Spoken like an elitist who’s forgotten or worse, dismissed, historical truths.
The rise of the South, the establishment of the Confederacy was not an overnight, emotionally charged anarchist attempt to overthrow the federal government. It involved a process.
The Confederacy came as a result of meetings and discussions and expressions of dissatisfaction and petitions and votes over disputes with the North. In 1861, delegates representing a handful of southern states met in Montgomery, Alabama, to establish the Confederate States of America.
The decision didn’t come lightly.
And as the months wore on, and other states considered which side to support, North or South, the decision didn’t get any easier.

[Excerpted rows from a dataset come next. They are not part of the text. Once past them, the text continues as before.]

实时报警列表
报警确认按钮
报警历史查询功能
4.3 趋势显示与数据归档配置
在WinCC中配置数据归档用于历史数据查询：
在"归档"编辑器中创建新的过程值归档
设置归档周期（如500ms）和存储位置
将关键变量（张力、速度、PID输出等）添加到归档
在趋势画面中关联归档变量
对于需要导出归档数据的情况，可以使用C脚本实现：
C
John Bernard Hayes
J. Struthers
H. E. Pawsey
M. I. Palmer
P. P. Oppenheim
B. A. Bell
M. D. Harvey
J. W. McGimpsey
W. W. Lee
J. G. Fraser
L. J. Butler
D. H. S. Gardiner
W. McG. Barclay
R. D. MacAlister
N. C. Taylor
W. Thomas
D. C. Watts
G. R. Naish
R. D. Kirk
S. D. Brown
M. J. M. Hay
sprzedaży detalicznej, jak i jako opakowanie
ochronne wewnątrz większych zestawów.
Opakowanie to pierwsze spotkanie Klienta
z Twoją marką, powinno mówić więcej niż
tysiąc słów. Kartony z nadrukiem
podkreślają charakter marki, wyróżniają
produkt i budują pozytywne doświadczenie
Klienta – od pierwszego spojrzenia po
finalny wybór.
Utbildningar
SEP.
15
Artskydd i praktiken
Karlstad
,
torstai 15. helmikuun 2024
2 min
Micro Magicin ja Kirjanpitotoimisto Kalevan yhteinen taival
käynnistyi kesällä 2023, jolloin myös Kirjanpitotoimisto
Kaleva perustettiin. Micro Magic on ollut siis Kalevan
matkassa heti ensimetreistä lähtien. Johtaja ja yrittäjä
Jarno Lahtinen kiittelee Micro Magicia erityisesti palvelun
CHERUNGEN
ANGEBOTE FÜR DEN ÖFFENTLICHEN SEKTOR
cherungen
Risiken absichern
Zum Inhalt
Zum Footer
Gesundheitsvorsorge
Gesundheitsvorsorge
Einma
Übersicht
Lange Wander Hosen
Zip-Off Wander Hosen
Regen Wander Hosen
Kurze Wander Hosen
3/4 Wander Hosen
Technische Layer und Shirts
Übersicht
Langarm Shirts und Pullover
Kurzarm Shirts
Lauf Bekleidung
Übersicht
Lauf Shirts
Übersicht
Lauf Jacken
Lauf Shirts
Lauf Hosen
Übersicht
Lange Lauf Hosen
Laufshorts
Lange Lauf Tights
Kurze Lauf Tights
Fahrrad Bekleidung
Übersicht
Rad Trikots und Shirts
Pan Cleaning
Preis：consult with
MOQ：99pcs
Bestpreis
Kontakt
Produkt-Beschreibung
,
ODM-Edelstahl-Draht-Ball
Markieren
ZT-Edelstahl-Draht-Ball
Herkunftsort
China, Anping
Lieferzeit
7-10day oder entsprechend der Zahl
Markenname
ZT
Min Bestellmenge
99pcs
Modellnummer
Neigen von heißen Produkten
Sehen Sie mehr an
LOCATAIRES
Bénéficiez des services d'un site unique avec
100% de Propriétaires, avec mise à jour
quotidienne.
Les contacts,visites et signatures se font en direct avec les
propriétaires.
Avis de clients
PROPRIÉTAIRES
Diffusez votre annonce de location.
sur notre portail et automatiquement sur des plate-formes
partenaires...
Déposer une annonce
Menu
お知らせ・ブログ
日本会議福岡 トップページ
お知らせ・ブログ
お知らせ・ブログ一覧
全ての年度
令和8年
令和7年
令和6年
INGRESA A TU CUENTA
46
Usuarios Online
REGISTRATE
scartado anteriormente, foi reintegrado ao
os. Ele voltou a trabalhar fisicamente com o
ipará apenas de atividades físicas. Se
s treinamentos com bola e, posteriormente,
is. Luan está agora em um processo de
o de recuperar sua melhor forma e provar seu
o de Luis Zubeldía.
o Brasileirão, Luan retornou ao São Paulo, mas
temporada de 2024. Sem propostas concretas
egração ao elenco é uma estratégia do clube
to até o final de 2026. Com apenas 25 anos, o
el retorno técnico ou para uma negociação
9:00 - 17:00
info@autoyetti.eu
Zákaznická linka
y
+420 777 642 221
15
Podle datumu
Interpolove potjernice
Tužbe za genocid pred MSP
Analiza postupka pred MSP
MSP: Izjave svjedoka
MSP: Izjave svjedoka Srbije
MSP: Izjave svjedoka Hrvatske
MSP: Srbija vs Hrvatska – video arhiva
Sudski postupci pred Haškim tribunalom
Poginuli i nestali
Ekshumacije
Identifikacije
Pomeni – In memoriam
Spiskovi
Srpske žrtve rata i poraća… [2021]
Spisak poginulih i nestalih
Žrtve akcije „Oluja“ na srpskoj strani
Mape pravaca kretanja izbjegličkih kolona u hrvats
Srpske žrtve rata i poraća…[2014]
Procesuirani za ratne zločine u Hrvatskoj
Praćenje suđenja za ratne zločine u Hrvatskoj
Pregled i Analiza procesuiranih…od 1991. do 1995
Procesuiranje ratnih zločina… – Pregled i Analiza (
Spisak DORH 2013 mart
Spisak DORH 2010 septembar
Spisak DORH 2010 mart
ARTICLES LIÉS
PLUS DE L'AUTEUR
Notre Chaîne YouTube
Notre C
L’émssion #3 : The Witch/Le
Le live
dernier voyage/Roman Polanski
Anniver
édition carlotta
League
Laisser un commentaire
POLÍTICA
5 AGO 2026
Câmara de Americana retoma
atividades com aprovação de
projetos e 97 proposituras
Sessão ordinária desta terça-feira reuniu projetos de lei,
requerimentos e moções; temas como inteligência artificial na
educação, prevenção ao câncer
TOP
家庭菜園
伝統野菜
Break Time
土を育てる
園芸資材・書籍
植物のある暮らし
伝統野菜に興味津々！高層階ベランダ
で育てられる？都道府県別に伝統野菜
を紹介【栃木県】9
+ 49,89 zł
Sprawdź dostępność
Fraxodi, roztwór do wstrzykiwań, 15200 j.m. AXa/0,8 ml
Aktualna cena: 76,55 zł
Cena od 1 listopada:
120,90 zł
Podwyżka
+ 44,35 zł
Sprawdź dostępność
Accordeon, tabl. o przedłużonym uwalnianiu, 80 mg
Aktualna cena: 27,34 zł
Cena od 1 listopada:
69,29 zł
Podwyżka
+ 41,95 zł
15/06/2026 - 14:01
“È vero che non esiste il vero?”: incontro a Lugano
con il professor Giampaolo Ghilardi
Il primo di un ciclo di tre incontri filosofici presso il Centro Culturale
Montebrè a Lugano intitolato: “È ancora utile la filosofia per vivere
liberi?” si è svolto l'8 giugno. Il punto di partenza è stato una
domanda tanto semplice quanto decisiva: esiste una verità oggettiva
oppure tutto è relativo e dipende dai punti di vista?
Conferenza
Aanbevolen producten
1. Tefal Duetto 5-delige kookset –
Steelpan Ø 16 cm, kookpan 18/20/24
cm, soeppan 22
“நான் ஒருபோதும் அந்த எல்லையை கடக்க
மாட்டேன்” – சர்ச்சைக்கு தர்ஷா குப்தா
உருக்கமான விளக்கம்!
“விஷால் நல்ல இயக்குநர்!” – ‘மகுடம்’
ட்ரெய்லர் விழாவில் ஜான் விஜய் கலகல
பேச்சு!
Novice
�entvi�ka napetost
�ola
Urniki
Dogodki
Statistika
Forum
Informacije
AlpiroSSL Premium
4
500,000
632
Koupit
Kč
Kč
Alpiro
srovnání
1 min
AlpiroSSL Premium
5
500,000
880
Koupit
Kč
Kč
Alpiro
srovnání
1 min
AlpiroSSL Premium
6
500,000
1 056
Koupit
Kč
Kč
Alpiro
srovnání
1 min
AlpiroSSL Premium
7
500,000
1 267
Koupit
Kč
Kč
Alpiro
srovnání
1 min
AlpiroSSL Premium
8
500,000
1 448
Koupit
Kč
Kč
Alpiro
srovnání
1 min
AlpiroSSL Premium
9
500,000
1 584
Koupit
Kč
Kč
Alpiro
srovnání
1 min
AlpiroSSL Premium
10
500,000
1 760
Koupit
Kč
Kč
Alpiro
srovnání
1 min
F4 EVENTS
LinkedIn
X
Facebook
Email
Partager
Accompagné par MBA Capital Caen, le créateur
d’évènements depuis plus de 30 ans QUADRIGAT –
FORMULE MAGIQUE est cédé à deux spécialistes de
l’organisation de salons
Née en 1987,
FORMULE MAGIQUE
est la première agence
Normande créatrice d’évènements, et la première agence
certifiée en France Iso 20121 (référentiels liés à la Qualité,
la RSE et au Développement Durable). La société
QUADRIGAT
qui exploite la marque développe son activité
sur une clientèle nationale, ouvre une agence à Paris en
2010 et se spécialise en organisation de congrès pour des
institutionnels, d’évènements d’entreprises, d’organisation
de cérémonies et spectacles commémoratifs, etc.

Conventions were held. Discussions grew heated.
The process took much time.
And even in states that seceded, not all were on board with seceding.
“Jubal Anderson Early, a profane army officer-turned-lawyer, argued strongly against disunion at Virginia’s 1861 convention, and even after Lincoln’s call for troops, he was among fifty-five delegates who voted against disunion,” the Virginia Museum of History & Culture wrote. “[So] why is he wearing a Confederate uniform? Many Virginians shifted allegiance once the state convention voted to secede. Others shifted when the state’s voters ratified the ordinance of secession.”
The point?
The point is slamming a whole section of the country as traitorous — then, as well as now — is slanderous. It doesn’t take into account the fact that the creation of America’s government was contingent upon states maintaining their rights, their independence, their freedom to run counter to the federal body.
That was a particular concern of some staunch patriot types during the creation of the Constitution.
It was why the Tenth Amendment was ultimately inserted.
States’ rights, remember?
This is what Harf said on Fox’s “Outnumbered” panel: “People who tear down Ulysses S. Grant statues, or abolitionist statues, are stupid and are not part of this broader conversation and are only trying to hijack it for their own purposes. [However], we need a process for the Confederate statues — they were traitors and fought against this country. They should not be honored with these positions, with these statues.”
Wrong.
The Confederates may have been traitors in Abraham Lincoln’s eyes. The establishment of the Confederacy may have been an act of treason to the Northern elites who delighted in cutting off the South’s access to supplies, as punishment, as a means of control, as a chokehold to compel obedience.
But to the South, the North was behaving as a tyrant and to the South, it was patriotic duty — not treason — to resist tyranny.
“Jefferson Davis and the Southern people were not traitors, nor rebels: They were patriots who loved the Constitution and obeyed the laws made for the protection of all American citizens,” John Ogden wrote, in a short historical book that’s part of the general collections in the Library of Congress.
And only people who are stupid or who are trying to hijack the broader conversation about the fate of America’s monuments and statues would disagree.